Pennsville is an unincorporated community and census-designated place (CDP) located within Pennsville Township, in Salem County, New Jersey, United States. As of the 2010 United States Census, the CDP's population was 11,888.

Pennsville CDP and Pennsville Township are not coextensive, with the CDP covering 42.4% of the  of the township as a whole.

Geography
According to the United States Census Bureau, Pennsville had a total area of 10.422 square miles (26.993 km2), including 10.065 square miles (26.069 km2) of land and 0.357 square miles (0.924 km2) of water (3.42%).

Demographics

Census 2010

Census 2000
As of the 2000 United States Census there were 11,657 people, 4,684 households, and 3,292 families living in the CDP. The population density was 429.5/km2 (1,112.7/mi2). There were 4,930 housing units at an average density of 181.6/km2 (470.6/mi2). The racial makeup of the CDP was 97.11% White, 0.68% African American, 0.16% Native American, 0.88% Asian, 0.02% Pacific Islander, 0.38% from other races, and 0.77% from two or more races. 1.59% of the population were Hispanic or Latino of any race.

There were 4,684 households, out of which 29.8% had children under the age of 18 living with them, 55.8% were married couples living together, 10.4% had a female householder with no husband present, and 29.7% were non-families. 25.4% of all households were made up of individuals, and 11.6% had someone living alone who was 65 years of age or older. The average household size was 2.49 and the average family size was 2.98.

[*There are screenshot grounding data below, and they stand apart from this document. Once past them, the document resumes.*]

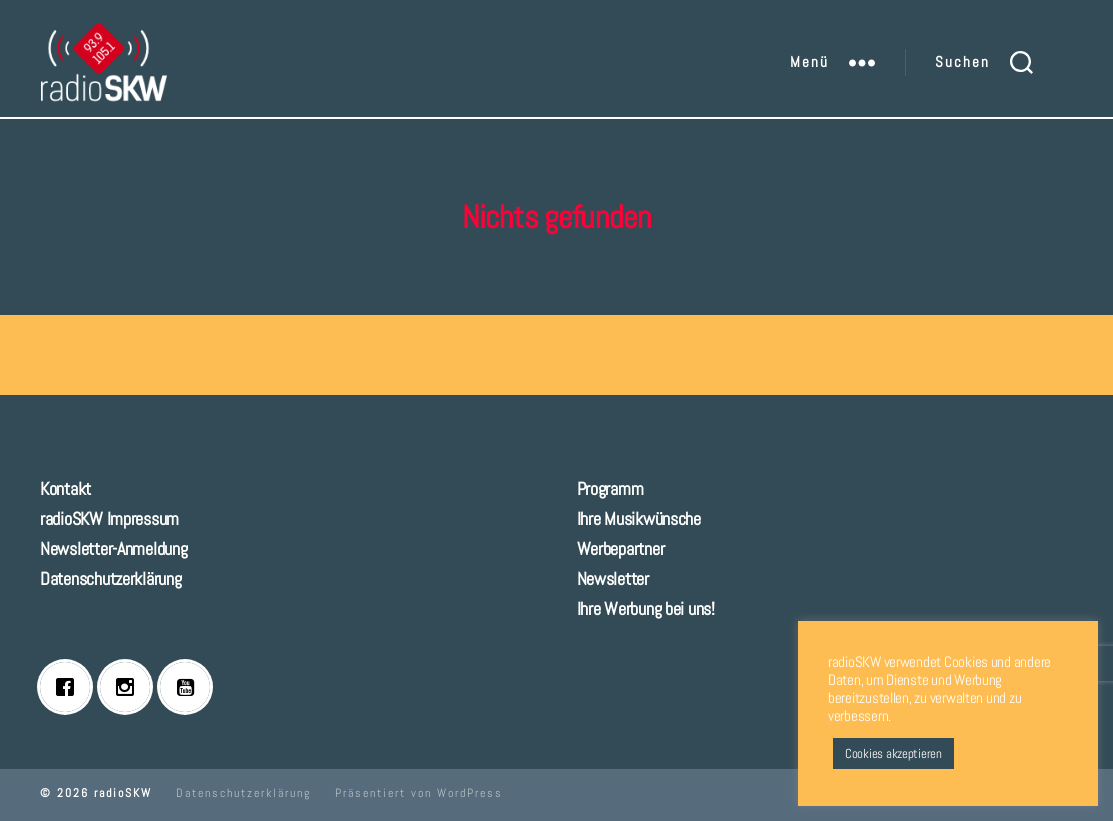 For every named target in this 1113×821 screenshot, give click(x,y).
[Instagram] (130, 687)
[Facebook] (70, 687)
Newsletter (613, 578)
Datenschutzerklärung (111, 578)
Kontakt (65, 488)
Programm (610, 488)
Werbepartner (621, 548)
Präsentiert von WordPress (419, 793)
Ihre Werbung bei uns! (646, 608)
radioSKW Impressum (109, 518)
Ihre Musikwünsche (639, 518)
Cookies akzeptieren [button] (893, 753)
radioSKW (123, 793)
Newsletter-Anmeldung (114, 548)
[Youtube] (190, 687) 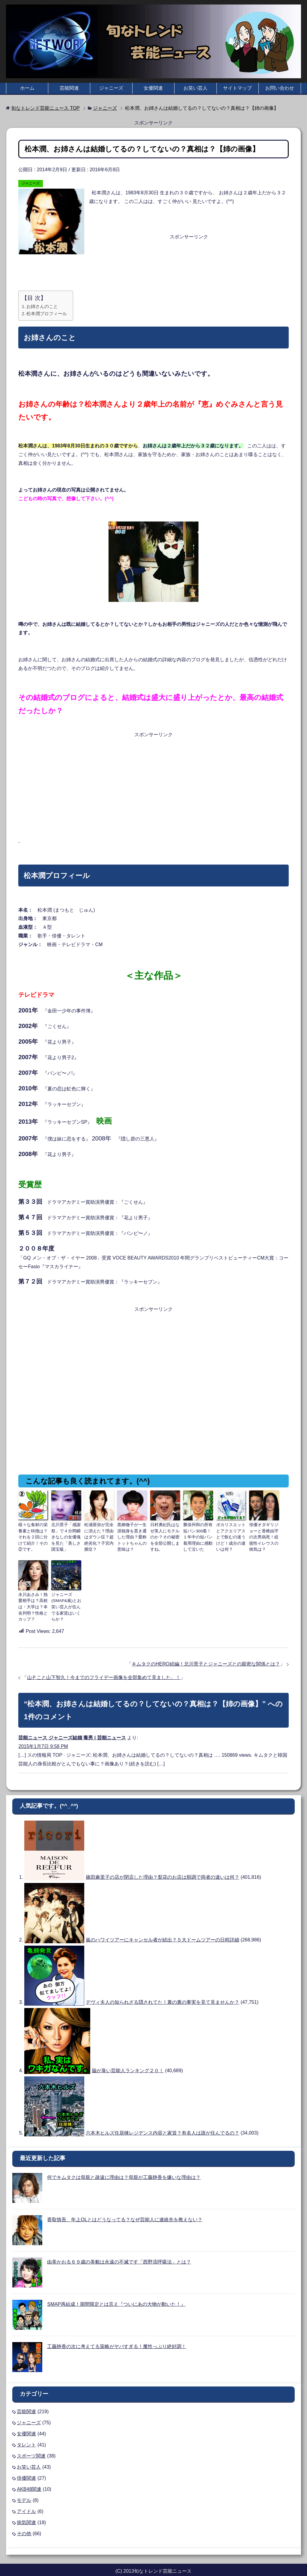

In the CDP the population was spread out, with 23.3% under the age of 18, 7.9% from 18 to 24, 28.3% from 25 to 44, 25.3% from 45 to 64, and 15.2% who were 65 years of age or older. The median age was 39 years. For every 100 females, there were 92.1 males. For every 100 females age 18 and over, there were 89.8 males.

The median income for a household in the CDP was $47,494, and the median income for a family was $57,290. Males had a median income of $46,157 versus $29,818 for females. The per capita income for the CDP was $22,522. 5.1% of the population and 3.4% of families were below the poverty line. Out of the total people living in poverty, 5.3% are under the age of 18 and 4.7% are 65 or older.